Social media has a magnetic quality among students. Whether we are aware of it or not, our smartphones have a tendency to cling to us in the same way our clothes do. When we get dressed in the morning, we consider our phone to be a mandatory article of our attire that we’d feel naked without.
When we leave our houses in the morning, our clothing instantly speaks to the eyes and minds of the people around us. We are in control of illustrating our self-image with every style choice we make.
This same ability to control our identity and the way people perceive us lingers in the smartphone nestled in our pockets. We can control our image online by framing our interests and cropping out our insecurities and weaknesses.

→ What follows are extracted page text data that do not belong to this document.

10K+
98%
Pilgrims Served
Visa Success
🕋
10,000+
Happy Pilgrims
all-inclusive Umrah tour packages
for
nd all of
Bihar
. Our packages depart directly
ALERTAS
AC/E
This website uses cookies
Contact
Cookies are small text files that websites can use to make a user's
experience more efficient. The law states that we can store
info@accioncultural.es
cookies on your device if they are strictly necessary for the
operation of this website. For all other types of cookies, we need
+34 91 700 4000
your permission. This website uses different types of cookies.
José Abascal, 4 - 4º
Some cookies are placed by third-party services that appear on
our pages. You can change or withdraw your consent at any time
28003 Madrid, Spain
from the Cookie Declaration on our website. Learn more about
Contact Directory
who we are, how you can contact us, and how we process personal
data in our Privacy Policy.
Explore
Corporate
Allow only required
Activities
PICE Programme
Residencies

Philippe Ross, professor of media studies at the University of Ottawa and associate editor of the Canadian Journal of Media Studies, suggests that part of the reason people frequently post content online is so they can feel some control over the impressions that others may have of us.
As a result, technology has become second nature to us. Just like we speak in order to share our thoughts, we post content online in order to express ourselves. Online posting is no longer a decision for most heavy media users; uploading content has become a reflex.

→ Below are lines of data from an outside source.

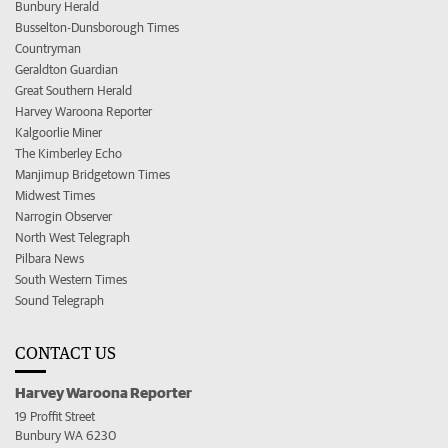
Bunbury Herald
Busselton-Dunsborough Times
Countryman
Geraldton Guardian
Great Southern Herald
Harvey Waroona Reporter
Kalgoorlie Miner
The Kimberley Echo
Manjimup Bridgetown Times
Midwest Times
Narrogin Observer
North West Telegraph
Pilbara News
South Western Times
Sound Telegraph
CONTACT US
Harvey Waroona Reporter
19 Proffit Street
Bunbury WA 6230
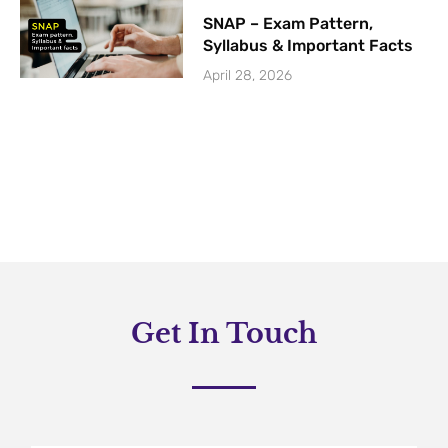
SNAP – Exam Pattern,
Syllabus & Important Facts
April 28, 2026
Get In Touch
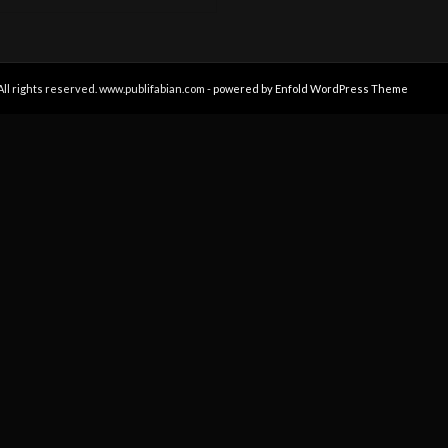
All rights reserved. www.publifabian.com -
powered by Enfold WordPress Theme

If we are going to point fingers, we can surely blame this day and age for the importance we place on technology.
No wonder we drape ourselves from head-to-toe in technology – we ourselves exist under a heavy blanket of technology-based expectations. The true question now is, even if we are enlightened on the nature of our behavior, do we consider it problematic?
Over-documenting has become the most visible repercussion stemming from the capabilities of social media.
“Information that traditionally you would have reserved just for your closest friends, you’re now publicizing across your whole network of acquaintances,” says Ross.
With the power to post whatever we want, whenever we choose, comes responsibility. So where do we draw the line for posting content freely?
“People have different policies in terms of their own use of these tools,” says Ross. “In terms of how collectively we decide what you can and what you can not do, that comes with time and right now we’re still at the stage of deciding.”
“I’m personally a bit concerned about this lack of distinction between public and private,” says Ross.